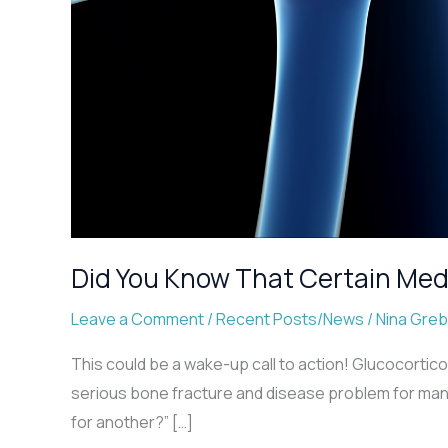
Did You Know That Certain Med
Leave a Comment
/
Recent Posts/News
/
Nina Gre
This could be a wake-up call to action! Glucocortico
serious bone fracture and disease problem for many 
for another?” […]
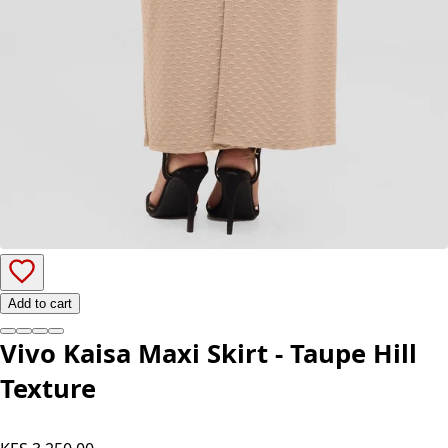
Add to cart
Vivo Kaisa Maxi Skirt - Taupe Hill
Texture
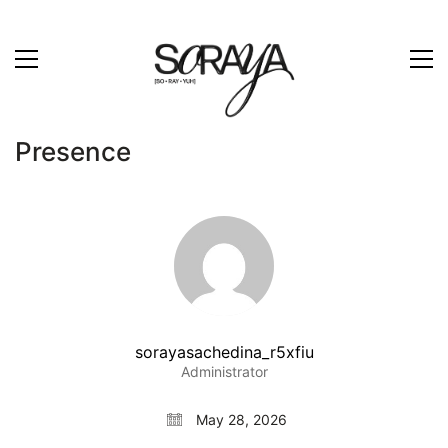
Presence
sorayasachedina_r5xfiu
Administrator
May 28, 2026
====
**PROBLEM STATEMENT**. Only the pictures are to be dropped; all other material above must be repeated exactly.

**WRITTEN RESPONSE**.
Did You Know That Certain Med
Leave a Comment
/
Recent Posts/News
/
Nina Gre
This could be a wake-up call to action! Glucocortico
serious bone fracture and disease problem for many 
for another?” […]
Add to cart
Vivo Kaisa Maxi Skirt - Taupe Hill
Texture
Presence
sorayasachedina_r5xfiu
Administrator
May 28, 2026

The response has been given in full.